## Task item
Determine how many lines in these records hold "Dieses". Only the number is wanted.

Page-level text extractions
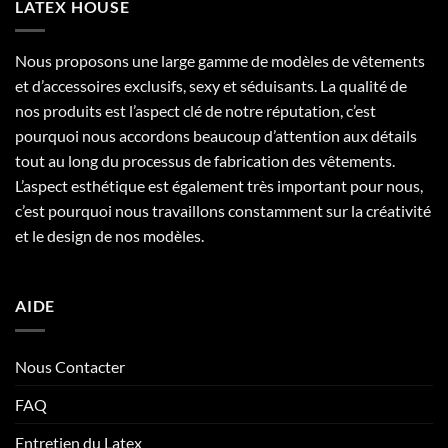
LATEX HOUSE
Nous proposons une large gamme de modèles de vêtements
et d’accessoires exclusifs, sexy et séduisants. La qualité de
nos produits est l’aspect clé de notre réputation, c’est
pourquoi nous accordons beaucoup d’attention aux détails
tout au long du processus de fabrication des vêtements.
L’aspect esthétique est également très important pour nous,
c’est pourquoi nous travaillons constamment sur la créativité
et le design de nos modèles.
AIDE
Nous Contacter
FAQ
Entretien du Latex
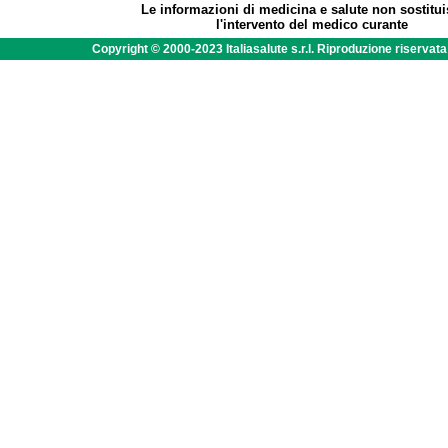
Le informazioni di medicina e salute non sostitu
l'intervento del medico curante
Copyright © 2000-2023 Italiasalute s.r.l. Riproduzione riservat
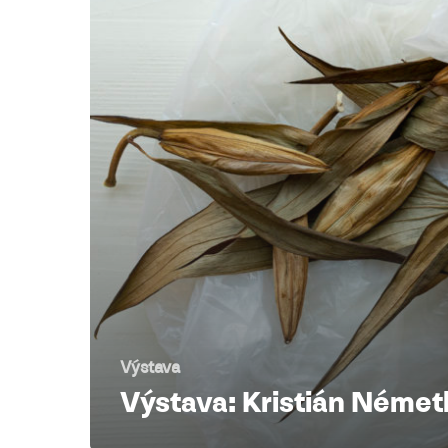
Výstava
Výstava: Kristián Német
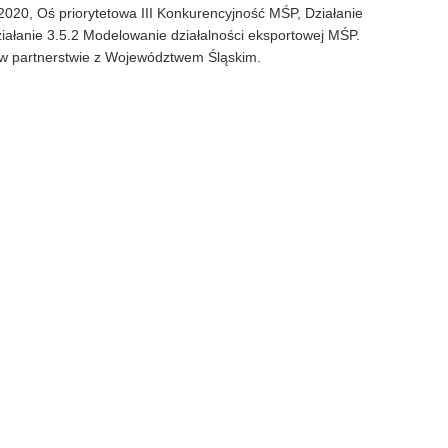
20, Oś priorytetowa III Konkurencyjność MŚP, Działanie
ałanie 3.5.2 Modelowanie działalności eksportowej MŚP.
 w partnerstwie z Województwem Śląskim.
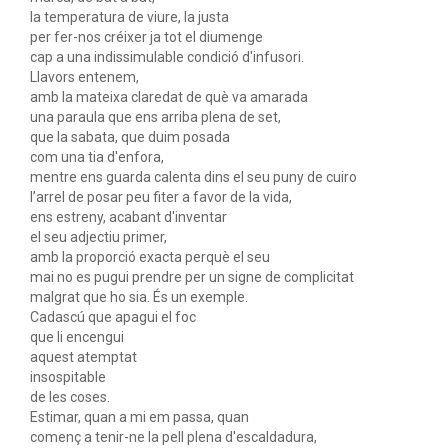
la temperatura de viure, la justa
per fer-nos créixer ja tot el diumenge
cap a una indissimulable condició d'infusori.
Llavors entenem,
amb la mateixa claredat de què va amarada
una paraula que ens arriba plena de set,
que la sabata, que duim posada
com una tia d'enfora,
mentre ens guarda calenta dins el seu puny de cuiro
l’arrel de posar peu fiter a favor de la vida,
ens estreny, acabant d'inventar
el seu adjectiu primer,
amb la proporció exacta perquè el seu
mai no es pugui prendre per un signe de complicitat
malgrat que ho sia. És un exemple.
Cadascú que apagui el foc
que li encengui
aquest atemptat
insospitable
de les coses.
Estimar, quan a mi em passa, quan
començ a tenir-ne la pell plena d'escaldadura,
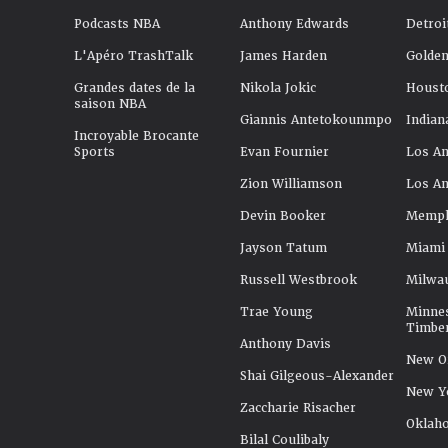
Podcasts NBA
Anthony Edwards
Detroi
L'Apéro TrashTalk
James Harden
Golden
Grandes dates de la
Nikola Jokic
Houst
saison NBA
Giannis Antetokounmpo
Indian
Incroyable Brocante
Sports
Evan Fournier
Los An
Zion Williamson
Los An
Devin Booker
Memphi
Jayson Tatum
Miami
Russell Westbrook
Milwa
Trae Young
Minne
Timbe
Anthony Davis
New Or
Shai Gilgeous-Alexander
New Y
Zaccharie Risacher
Oklah
Bilal Coulibaly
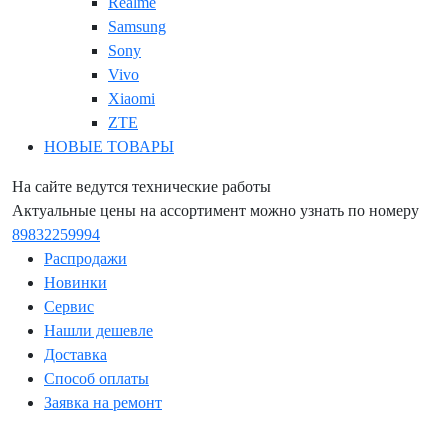
Realme
Samsung
Sony
Vivo
Xiaomi
ZTE
НОВЫЕ ТОВАРЫ
На сайте ведутся технические работы
Актуальные цены на ассортимент можно узнать по номеру
89832259994
Распродажи
Новинки
Сервис
Нашли дешевле
Доставка
Способ оплаты
Заявка на ремонт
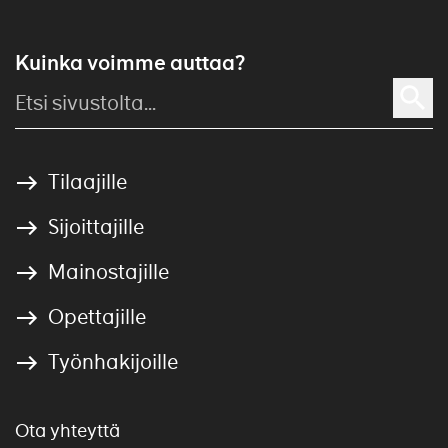
Kuinka voimme auttaa?
Tilaajille
Sijoittajille
Mainostajille
Opettajille
Työnhakijoille
Ota yhteyttä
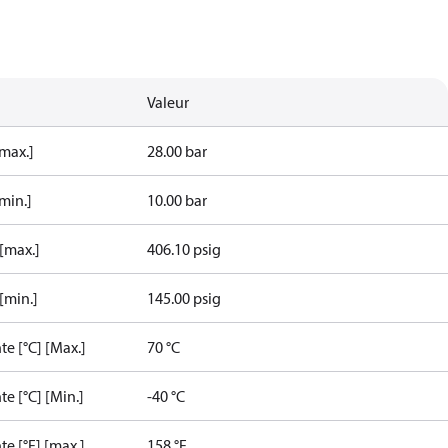
Valeur
[max.]
28.00 bar
min.]
10.00 bar
 [max.]
406.10 psig
[min.]
145.00 psig
e [°C] [Max.]
70 °C
e [°C] [Min.]
-40 °C
e [°F] [max.]
158 °F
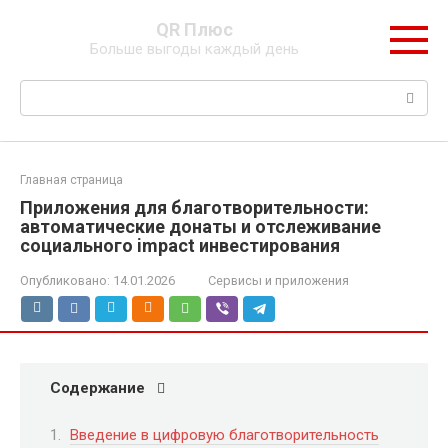
Перейти
QR Плюс
к
Больше выгоды каждый день
контенту
Поиск:
Главная страница
Приложения для благотворительности:
автоматические донаты и отслеживание
социального impact инвестирования
Опубликовано:
14.01.2026
Сервисы и приложения
Содержание
Введение в цифровую благотворительность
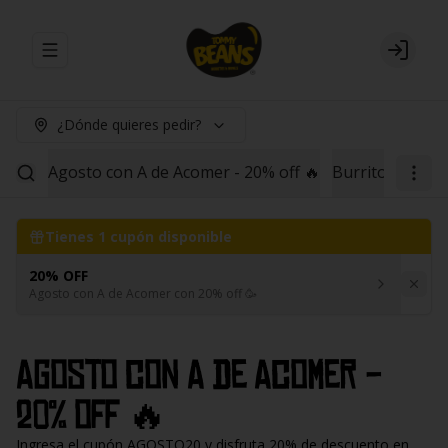
Abrir menu de navegación
Login
¿Dónde quieres pedir?
Agosto con A de Acomer - 20% off 🔥
Burritos
Red B
Tienes
1
cupón disponible
20% OFF
Agosto con A de Acomer con 20% off 🥳
Agosto con A de Acomer -
20% off 🔥
Ingresa el cupón AGOSTO20 y disfruta 20% de descuento en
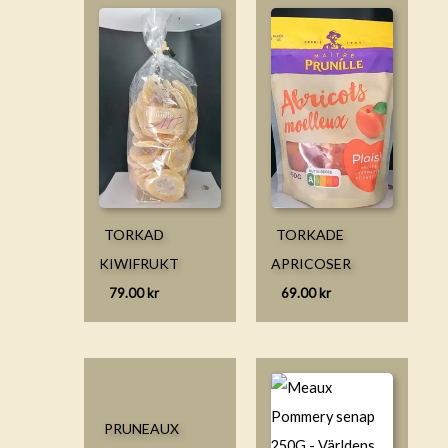
TORKAD
TORKADE
KIWIFRUKT
APRICOSER
79.00
kr
69.00
kr
PRUNEAUX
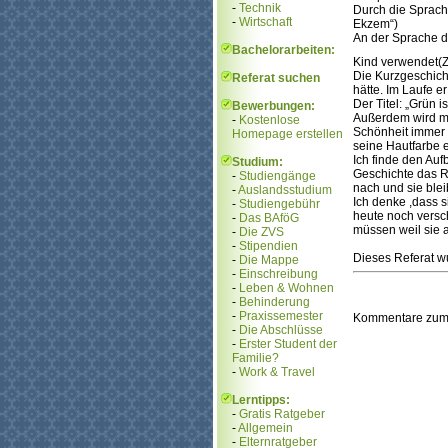
-
Technik
Durch die Sprachf
-
Wirtschaft
Ekzem“)
An der Sprache de
Bachelorarbeiten:
Kind verwendet(Z
Die Kurzgeschicht
Referat suchen
hätte. Im Laufe e
Der Titel: „Grün i
Bewerbungen:
Außerdem wird mit
-
Kostenlose
Schönheit immer 
Homepage erstellen
seine Hautfarbe e
Ich finde den Auf
Studium:
Geschichte das R
-
Studiengänge
nach und sie blei
-
Auslandsstudium
Ich denke ,dass s
-
Studiengebühr
heute noch versc
-
Das BAföG
müssen weil sie a
-
Die ZVS
-
Stipendien
Dieses Referat wu
-
Die Mappe
-
Einschreibung
-
Leben & Wohnen
-
Behinderung
-
Praxissemester
Kommentare zum
-
Die Abschlüsse
-
Erster Student der
Familie?
-
Work & Travel
Lerntipps:
-
Gratis Ratgeber
-
Allgemein
-
Elternratgeber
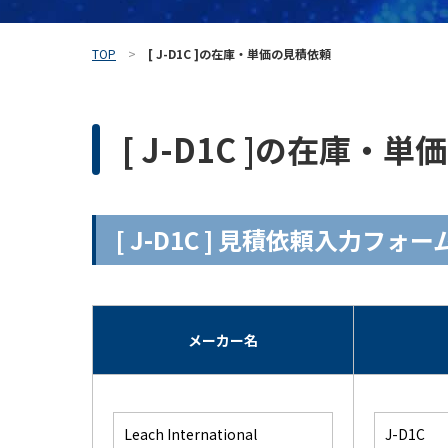
TOP
[ J-D1C ]の在庫・単価の見積依頼
[ J-D1C ]の在庫・
[ J-D1C ] 見積依頼入力フォー
メーカー名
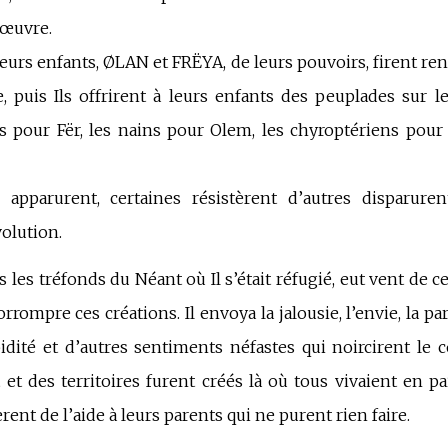
 œuvre.
 leurs enfants, ØLAN et FRËYA, de leurs pouvoirs, firent rena
e, puis Ils offrirent à leurs enfants des peuplades sur le
es pour Fër, les nains pour Olem, les chyroptériens pou
s apparurent, certaines résistèrent d’autres disparuren
volution.
les tréfonds du Néant où Il s’était réfugié, eut vent de ce 
orrompre ces créations. Il envoya la jalousie, l’envie, la pa
upidité et d’autres sentiments néfastes qui noircirent le 
t et des territoires furent créés là où tous vivaient en p
nt de l’aide à leurs parents qui ne purent rien faire.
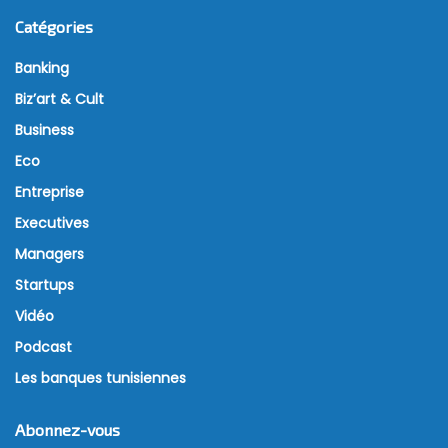
Catégories
Banking
Biz’art & Cult
Business
Eco
Entreprise
Executives
Managers
Startups
Vidéo
Podcast
Les banques tunisiennes
Abonnez-vous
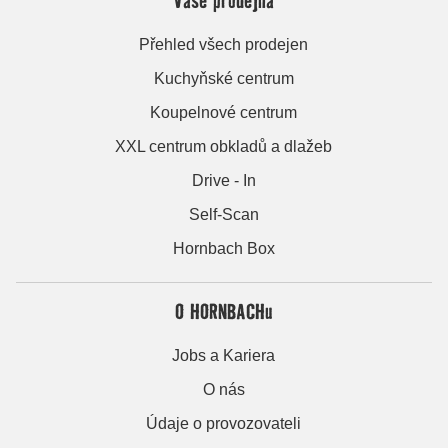
Přehled všech prodejen
Kuchyňské centrum
Koupelnové centrum
XXL centrum obkladů a dlažeb
Drive - In
Self-Scan
Hornbach Box
O HORNBACHu
Jobs a Kariera
O nás
Údaje o provozovateli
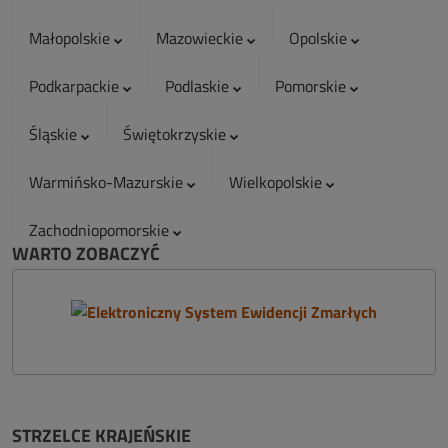
Małopolskie
Mazowieckie
Opolskie
Podkarpackie
Podlaskie
Pomorskie
Śląskie
Świętokrzyskie
Warmińsko-Mazurskie
Wielkopolskie
Zachodniopomorskie
WARTO ZOBACZYĆ
STRZELCE KRAJEŃSKIE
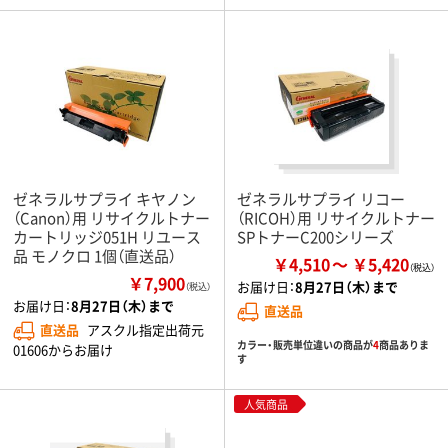
ゼネラルサプライ キヤノン
ゼネラルサプライ リコー
（Canon）用 リサイクルトナー
（RICOH）用 リサイクルトナー
カートリッジ051H リユース
SPトナーC200シリーズ
品 モノクロ 1個（直送品）
￥4,510
￥5,420
￥7,900
お届け日：
8月27日（木）まで
（税込）
お届け日：
8月27日（木）まで
直送品
直送品
アスクル指定出荷元
カラー・販売単位違いの商品が
4
商品ありま
01606からお届け
す
人気商品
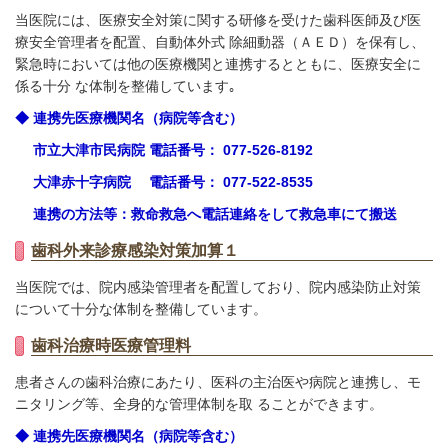
当医院には、医療安全対策に関する研修を受けた歯科医師及び医
療安全管理者を配置、自動体外式 除細動器（ＡＥＤ）を保有し、
緊急時においては他の医療機関と連携するとともに、医療安全に
係る十分 な体制を整備しています｡
◆ 連携先医療機関名（病院等含む）
市立大津市民病院 電話番号： 077-526-8192
大津赤十字病院 電話番号： 077-522-8535
連携の方法等：救命救急へ電話連絡をして救急車にて搬送
歯科外来診療感染対策加算１
当医院では、院内感染管理者を配置しており、院内感染防止対策
について十分な体制を整備しています。
歯科治療時医療管理料
患者さんの歯科治療にあたり、医科の主治医や病院と連携し、モ
ニタリング等、全身的な管理体制を取 ることができます。
◆ 連携先医療機関名（病院等含む）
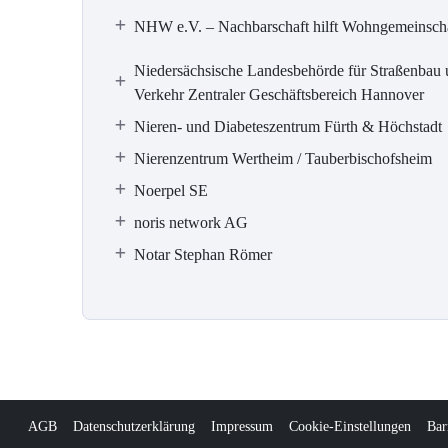
NHW e.V. – Nachbarschaft hilft Wohngemeinsch
Niedersächsische Landesbehörde für Straßenbau
Verkehr Zentraler Geschäftsbereich Hannover
Nieren- und Diabeteszentrum Fürth & Höchstadt
Nierenzentrum Wertheim / Tauberbischofsheim
Noerpel SE
noris network AG
Notar Stephan Römer
AGB
Datenschutzerklärung
Impressum
Cookie-Einstellungen
Bar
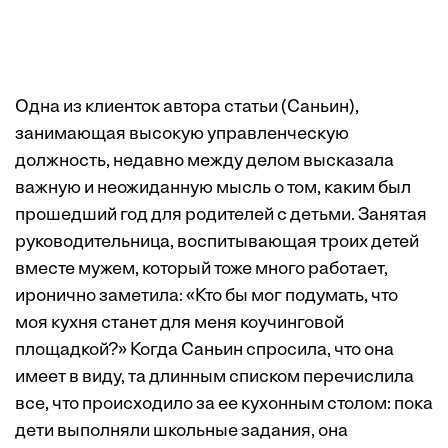
Одна из клиенток автора статьи (Саньин),
занимающая высокую управленческую
должность, недавно между делом высказала
важную и неожиданную мысль о том, каким был
прошедший год для родителей с детьми. Занятая
руководительница, воспитывающая троих детей
вместе мужем, который тоже много работает,
иронично заметила: «Кто бы мог подумать, что
моя кухня станет для меня коучинговой
площадкой?» Когда Саньин спросила, что она
имеет в виду, та длинным списком перечислила
все, что происходило за ее кухонным столом: пока
дети выполняли школьные задания, она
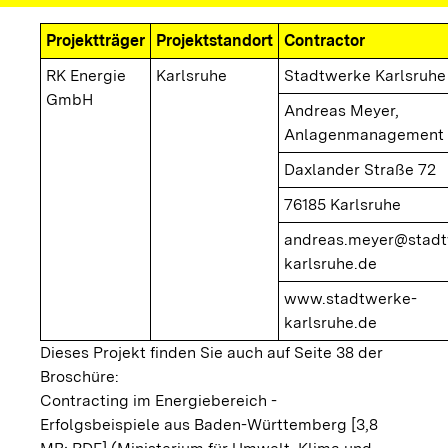
Projektträger
Projektstandort
Contractor
RK Energie
Karlsruhe
Stadtwerke Karlsruh
GmbH
Andreas Meyer,
Anlagenmanagement
Daxlander Straße 72
76185 Karlsruhe
andreas.meyer@stadt
karlsruhe.de
www.stadtwerke-
karlsruhe.de
Dieses Projekt finden Sie auch auf Seite 38 der
Broschüre:
Contracting im Energiebereich -
Erfolgsbeispiele aus Baden-Württemberg [3,8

## Final answer
2